Magistrates gave Betean a 12-month community order with 60 hours of unpaid work.
He was ordered to pay Mr Daws £750 in compensation and £200 towards prosecution costs.
Presiding magistrate Joan Jones said: "One assault resulted in a deep cut requiring stitches and ended up with permanent scarring but a minor disfigurement."
Angela Furniss, for the Crown Prosecution Service, said Mr Daws and Mr Hickman were making their way to a friend's house after the fireworks on November 5 last year.
She said as the pair walked down Mayflower Street, they noticed a people carrier being used as a taxi.
Mrs Furniss added: "The driver began to shout and gesture at them."
She said the taxi turned around at a roundabout and the driver got out and began a conversation with the pair.
Mrs Furniss added: "The driver punched Mr Hickman repeatedly towards the face.

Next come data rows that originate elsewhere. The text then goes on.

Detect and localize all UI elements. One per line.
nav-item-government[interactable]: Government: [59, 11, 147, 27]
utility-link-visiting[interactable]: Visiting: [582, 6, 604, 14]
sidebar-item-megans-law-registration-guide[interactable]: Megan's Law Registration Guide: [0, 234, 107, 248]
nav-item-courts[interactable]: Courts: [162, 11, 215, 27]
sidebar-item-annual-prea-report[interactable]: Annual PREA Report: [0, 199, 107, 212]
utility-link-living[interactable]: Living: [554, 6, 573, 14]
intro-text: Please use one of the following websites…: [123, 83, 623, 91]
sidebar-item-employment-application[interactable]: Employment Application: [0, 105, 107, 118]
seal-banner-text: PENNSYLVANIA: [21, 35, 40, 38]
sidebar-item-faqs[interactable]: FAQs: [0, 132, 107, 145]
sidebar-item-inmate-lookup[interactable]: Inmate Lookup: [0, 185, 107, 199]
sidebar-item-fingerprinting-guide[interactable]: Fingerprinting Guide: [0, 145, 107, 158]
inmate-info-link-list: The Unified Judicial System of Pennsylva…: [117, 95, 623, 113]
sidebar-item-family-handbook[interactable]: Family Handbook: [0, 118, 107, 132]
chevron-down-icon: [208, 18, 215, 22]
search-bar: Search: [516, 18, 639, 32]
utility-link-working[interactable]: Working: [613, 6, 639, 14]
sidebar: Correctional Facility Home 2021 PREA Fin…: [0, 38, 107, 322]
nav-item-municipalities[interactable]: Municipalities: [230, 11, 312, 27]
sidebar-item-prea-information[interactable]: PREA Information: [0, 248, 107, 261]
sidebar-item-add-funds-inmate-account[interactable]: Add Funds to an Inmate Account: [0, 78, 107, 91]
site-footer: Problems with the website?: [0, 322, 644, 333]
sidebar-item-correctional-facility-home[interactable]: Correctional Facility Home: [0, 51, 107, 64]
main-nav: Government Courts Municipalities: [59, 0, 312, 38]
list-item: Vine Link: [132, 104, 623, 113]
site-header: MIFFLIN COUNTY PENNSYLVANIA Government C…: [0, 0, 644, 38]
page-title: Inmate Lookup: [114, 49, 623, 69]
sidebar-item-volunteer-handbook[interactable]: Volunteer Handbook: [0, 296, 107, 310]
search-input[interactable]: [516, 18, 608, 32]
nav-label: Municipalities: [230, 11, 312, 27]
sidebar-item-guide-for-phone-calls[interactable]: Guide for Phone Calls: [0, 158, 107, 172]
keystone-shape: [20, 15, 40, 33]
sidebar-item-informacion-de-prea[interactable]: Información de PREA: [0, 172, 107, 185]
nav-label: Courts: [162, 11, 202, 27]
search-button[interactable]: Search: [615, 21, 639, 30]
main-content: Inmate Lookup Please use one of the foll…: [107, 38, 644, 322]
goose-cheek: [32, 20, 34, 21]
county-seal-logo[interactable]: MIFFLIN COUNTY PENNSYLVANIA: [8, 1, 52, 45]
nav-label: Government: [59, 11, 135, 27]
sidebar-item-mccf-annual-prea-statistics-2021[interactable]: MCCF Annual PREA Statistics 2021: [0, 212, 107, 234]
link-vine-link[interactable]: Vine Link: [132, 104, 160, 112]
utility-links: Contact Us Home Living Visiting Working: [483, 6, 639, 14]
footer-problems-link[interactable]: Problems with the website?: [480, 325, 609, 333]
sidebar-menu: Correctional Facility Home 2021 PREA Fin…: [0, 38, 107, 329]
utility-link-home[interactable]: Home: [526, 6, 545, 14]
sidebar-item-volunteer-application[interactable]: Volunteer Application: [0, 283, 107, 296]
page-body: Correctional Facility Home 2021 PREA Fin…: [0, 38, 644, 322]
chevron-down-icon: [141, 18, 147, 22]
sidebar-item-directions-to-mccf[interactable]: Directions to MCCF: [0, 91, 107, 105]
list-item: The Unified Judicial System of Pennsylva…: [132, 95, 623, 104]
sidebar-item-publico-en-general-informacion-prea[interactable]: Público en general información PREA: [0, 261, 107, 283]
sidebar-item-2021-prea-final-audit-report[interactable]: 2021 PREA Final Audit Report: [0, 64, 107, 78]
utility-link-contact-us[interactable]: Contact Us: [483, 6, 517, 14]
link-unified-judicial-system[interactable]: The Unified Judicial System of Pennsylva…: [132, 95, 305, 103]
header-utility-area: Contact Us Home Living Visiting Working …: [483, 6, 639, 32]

He pulled Mr Daws to the floor and repeatedly punched him to the face, cutting him to the lip."
Mr Shamsolahi said Betean had come to Britain four years ago from Romania and had worked as a self-employed taxi driver since.
He added he would have to report his conviction to Plymouth City Council and was likely to lose his taxi licence.
Mr Shamsolahi said: "His employers Taxifirst would support him but could see no further use for him. He is in a wretched situation."
He added his status means he can only work in this country if he is self-employed.
Mr Shamsolahi said he could also not claim benefits and would have to return to Romania.